Is Obama’s Primary Money Enough?

Andrew Rice writes in with an interesting take on my story today about the Obama campaign's efforts to assure concerned supporters that only early voting primary states matter, even as Hillary seems to be pulling away.

Here's Rice. 

 

One quick thing: Obama's raised $75 million for the primaries so far. I think it's highly debatable that that amount is going to allow them to compete in 25 states, as his spokesman says. Say that a competitive statewide race these days costs $8-10 million, based on what people like Webb and McCaskill spent in their last Senate race. Even supposing that a brief, intense presidential primary campaign is cheaper (debatable, I think, since most Senate candidates don't advertise intensively until the end anyway, and the ground stuff will presumably cost much more since a primary candidate can't count on a party apparatus to pick up some of the tab). You have much larger overhead costs for the expense of running a national operation. I don't see how $75-$100 million gets you into the game in more than 8-10 states, if that.
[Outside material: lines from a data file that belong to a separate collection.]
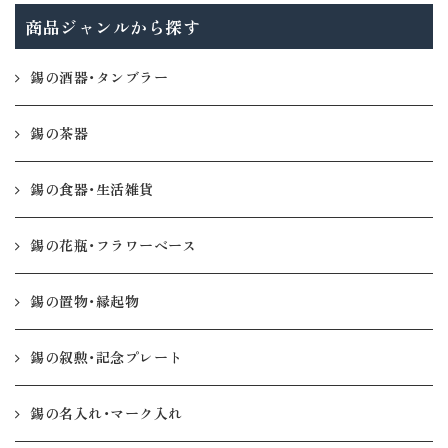
商品ジャンルから探す
錫の酒器・タンブラー
錫の茶器
錫の食器・生活雑貨
錫の花瓶・フラワーベース
錫の置物・縁起物
錫の叙勲・記念プレート
錫の名入れ・マーク入れ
Say you win half of those races–a really good percentage. Four or five states doesn't get you the nomination. With the race so jam-packed together this time around, even the best-financed candidates are going to have to rely on free media and other non-traditional methods to get to voters.

"I wonder whether the real story of this primary campaign won't end up being that frontloading neutralized the comparative advantage traditionally enjoyed by big fund-raisers. Stuff like name recognition and Q ratings might matter much more in a "national" primary. And that could be good news for candidates like John McCain or John Edwards, both of whom have been out there before. I wonder if the migration that that the Obama people predict might not go to the other way, from the unknown quantity to the known ones, Hillary and Edwards. I also wonder if frontloading might make it possible for someone like Al Gore to enter the race very late in the game–the barrage of free media coverage that would accompany his announcement would dwarf anything that any other candidate could buy."